Unnamed: 0,subject,list,item,input,output,study,recall,repeat,intrusion
0,1,1,1,1,,True,False,0,False
1,1,1,2,2,,True,False,0,False
2,1,1,3,3,,True,False,0,False
3,1,1,4,4,,True,False,0,False
4,1,1,5,5,,True,False,0,False


## Lohnas2014 Dataset
> Siegel, L. L., & Kahana, M. J. (2014). A retrieved context account of spacing and repetition effects in free recall. Journal of Experimental Psychology: Learning, Memory, and Cognition, 40(3), 755.

Across 4 sessions, 35 subjects performed delayed free recall of 48 lists. Subjects were University of Pennsylvania undergraduates, graduates and staff, age 18-32. List items were drawn from a pool of 1638 words taken from the University of South Florida free association norms (Nelson, McEvoy, & Schreiber, 2004; Steyvers, Shiffrin, & Nelson, 2004, available at http://memory.psych.upenn.edu/files/wordpools/PEERS_wordpool.zip). Within each session, words were drawn without replacement. Words could repeat across sessions so long as they did not repeat in two successive sessions. Words were also selected to ensure that no strong semantic associates co-occurred in a given list (i.e., the semantic relatedness between any two words on a given list, as determined using WAS (Steyvers et al., 2004), did not exceed a threshold value of 0.55).

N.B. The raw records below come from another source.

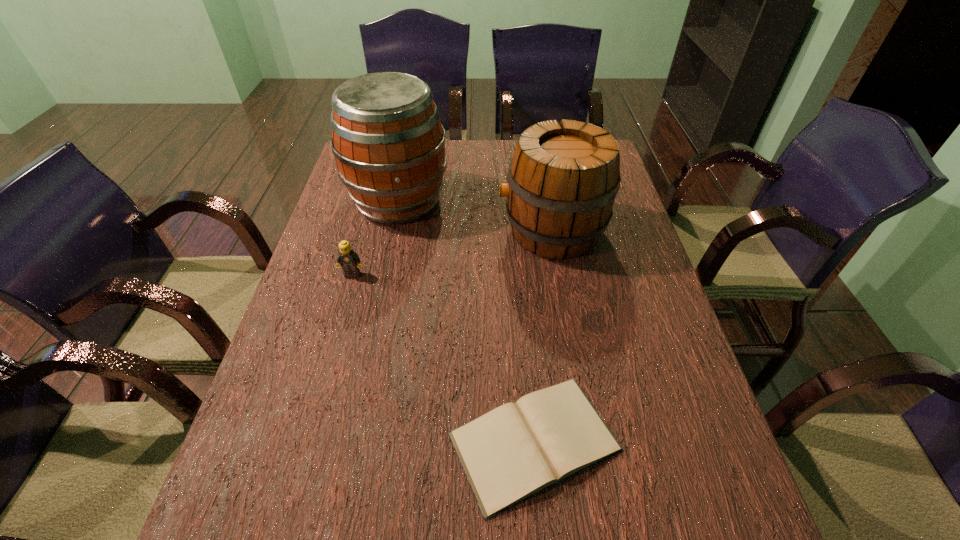 Where is `blank space at the right edge`? The width and height of the screenshot is (960, 540). blank space at the right edge is located at coordinates (690, 490).

You are a GUI agent. You are given a task and a screenshot of the screen. Output one action in this format:
    pyautogui.click(x=<x>, y=<y>)
    Task: Click on the empty space between the Bible and the third farthest object
    This screenshot has width=960, height=540.
    Given the screenshot: What is the action you would take?
    pyautogui.click(x=444, y=358)

You are a GUI agent. You are given a task and a screenshot of the screen. Output one action in this format:
    pyautogui.click(x=<x>, y=<y>)
    Task: Click on the vacant space in between the nearest object and the tallest object
    
    Given the screenshot: What is the action you would take?
    (x=467, y=321)

Find the location of `free spot between the taller cider and the shorter cider`. free spot between the taller cider and the shorter cider is located at coordinates (475, 216).

Locate an element on the screen. This screenshot has height=540, width=960. free point between the nearest object and the taller cider is located at coordinates (467, 321).

You are a GUI agent. You are given a task and a screenshot of the screen. Output one action in this format:
    pyautogui.click(x=<x>, y=<y>)
    Task: Click on the vacant point located between the third farthest object and the tallest object
    The image size is (960, 540).
    Given the screenshot: What is the action you would take?
    pyautogui.click(x=375, y=238)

Subjects encountered four different types of lists: 
1. Control lists that contained all once-presented items;  
2. pure massed lists containing all twice-presented items; 
3. pure spaced lists consisting of items presented twice at lags 1-8, where lag is defined as the number of intervening items between a repeated item's presentations; 
4. mixed lists consisting of once presented, massed and spaced items. Within each session, subjects encountered three lists of each of these four types. 

In each list there were 40 presentation positions, such that in the control lists each position was occupied by a unique list item, and in the pure massed and pure spaced lists, 20 unique words were presented twice to occupy the 40 positions. In the mixed lists 28 once-presented and six twice-presented words occupied the 40 positions. In the pure spaced lists, spacings of repeated items were chosen so that each of the lags 1-8 occurred with equal probability. In the mixed lists, massed repetitions (lag=0) and spaced repetitions (lags 1-8) were chosen such that each of the 9 lags of 0-8 were used exactly twice within each session. The order of presentation for the different list types was randomized within each session. For the first session, the first four lists were chosen so that each list type was presented exactly once. An experimenter sat in with the subject for these first four lists, though no subject had difficulty understanding the task.

The data for this experiment is stored in `data/repFR.mat`. We define a unique `prepare_lohnas2014_data` function to build structures from the dataset that works with our existing data analysis and fitting functions.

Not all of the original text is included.